Flamengo forced to play Rio final outside of the state after Botafogo refused permission to use their rented ground
Tim Vickery’s Notes from South America
The big news should have been the magnificent goal that Vinicius Junior scored for Flamengo in the Rio de Janeiro derby against Botafogo. Cutting in from the left onto his stronger right foot, he curled a superb shot into the far top corner, clinching a 3-1 win for his side.
It was an indication of the quality of a 17-year-old who is already bound for Europe. Real Madrid caused a splash last year when they agreed to pay an astonishing 45 million Euros for such an unproven talent. Still with Flamengo, Vinicius is having to grow up in public. He is, understandably, very raw. There are attempted tricks that go wrong, moments when he tries to do everything in too much of a hurry and plenty of badly chosen options. But when he gets it right, as he did in that goal against Botafogo, there is a glimpse of a player who might be on his way towards tipping the balance at the highest level.
The goal, however, was overshadowed by the celebration. Vinicius wheeled away in triumph and rubbed his eyes in an imaginary cry – this setting off a diplomatic incident between the old Rio rivals.
A decade ago, after a defeat to Flamengo, the entire Botafogo team, plus the coach and the president, made a joint appearance at the press conference to complain about the refereeing. Many of them were in tears – and ever since this has been a motive for Botafogo to be taunted by other fans.
The false tears of Vinicius Junior, then, touched a raw nerve.

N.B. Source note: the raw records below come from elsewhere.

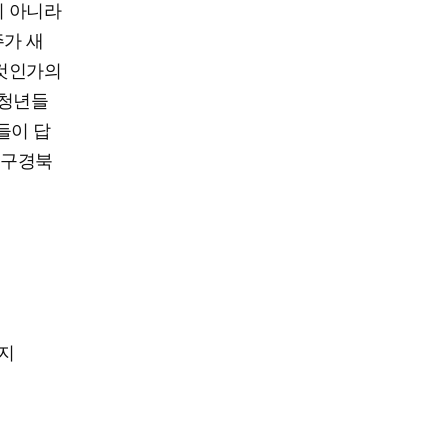
이 아니라
주가 새
 것인가의
 청년들
들이 답
대구경북
금지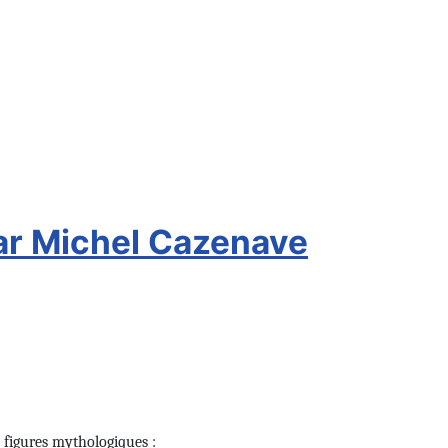
par Michel Cazenave
 figures mythologiques :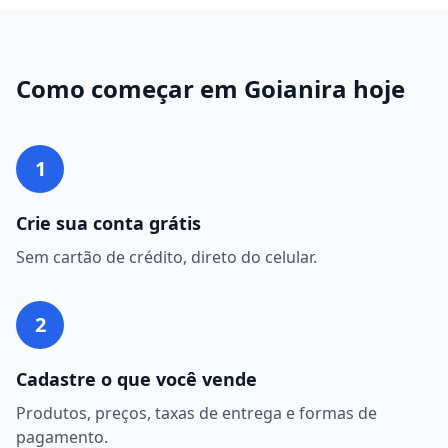
Como começar em
Goianira
hoje
1
Crie sua conta grátis
Sem cartão de crédito, direto do celular.
2
Cadastre o que você vende
Produtos, preços, taxas de entrega e formas de
pagamento.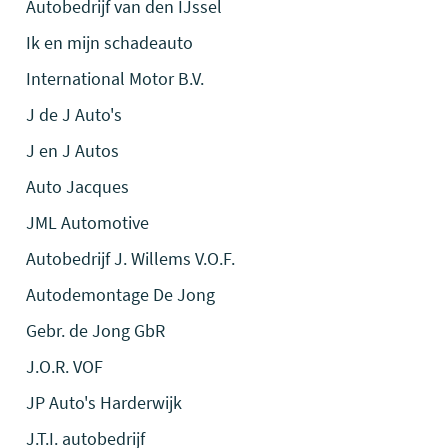
Autobedrijf van den IJssel
Ik en mijn schadeauto
International Motor B.V.
J de J Auto's
J en J Autos
Auto Jacques
JML Automotive
Autobedrijf J. Willems V.O.F.
Autodemontage De Jong
Gebr. de Jong GbR
J.O.R. VOF
JP Auto's Harderwijk
J.T.I. autobedrijf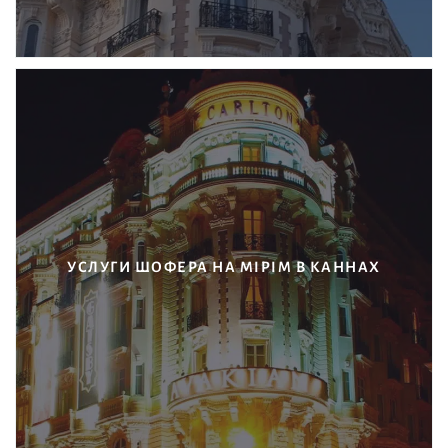
УСЛУГИ ШОФЕРА НА MIPIM В КАННАХ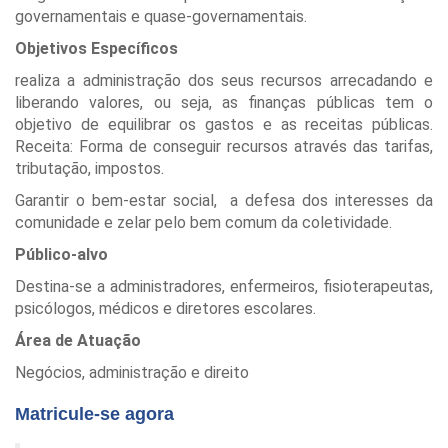
governamentais e quase-governamentais.
Objetivos Específicos
realiza a administração dos seus recursos arrecadando e
liberando valores, ou seja, as finanças públicas tem o
objetivo de equilibrar os gastos e as receitas públicas.
Receita: Forma de conseguir recursos através das tarifas,
tributação, impostos.
Garantir o bem-estar social,
a defesa dos interesses da
comunidade e zelar pelo bem comum da coletividade.
Público-alvo
Destina-se a administradores, enfermeiros, fisioterapeutas,
psicólogos, médicos e diretores escolares.
Área de Atuação
Negócios, administração e direito
Matricule-se agora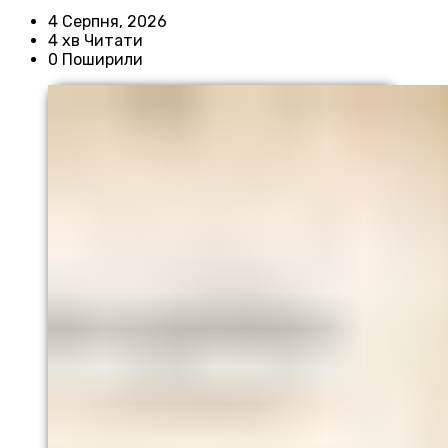
4 Серпня, 2026
4 хв Читати
0 Поширили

This latest Flamengo victory came in a local semi-final. But where would the final take place?
The Maracana, still with its future uncertain, is currently unavailable because it has been hosting musical shows. The alternative venue for a big local match is the stadium built for the 2007 Pan-American Games and used for the athletics in the 2016 Olympics. But the Engenhao – after the area in which the ground is located – or the Nilton Santos – to give the place its new official name – is being rented out by Botafogo. And, outraged at the provocation of a 17-year-old’s goal celebration, Botafogo refused to allow Flamengo to use the stadium. A Rio de Janeiro final (Flamengo against Boavista) took place on Sunday outside the state of Rio – it was held in the neighbouring state of Espirito Santo.
Apart from the obvious absurdity of the situation, this is depressing on a number of levels.
The first one is that Botafogo really should not have the right to make such a decision. They rent the ground. They did not pay for its construction. The money came from tax-payers – and since Flamengo supporters are considerably more numerous than those of Botafogo, it would seem fair to assume that Flamengo fans made the greatest contribution. For showpiece occasions the stadium should be available to all local clubs.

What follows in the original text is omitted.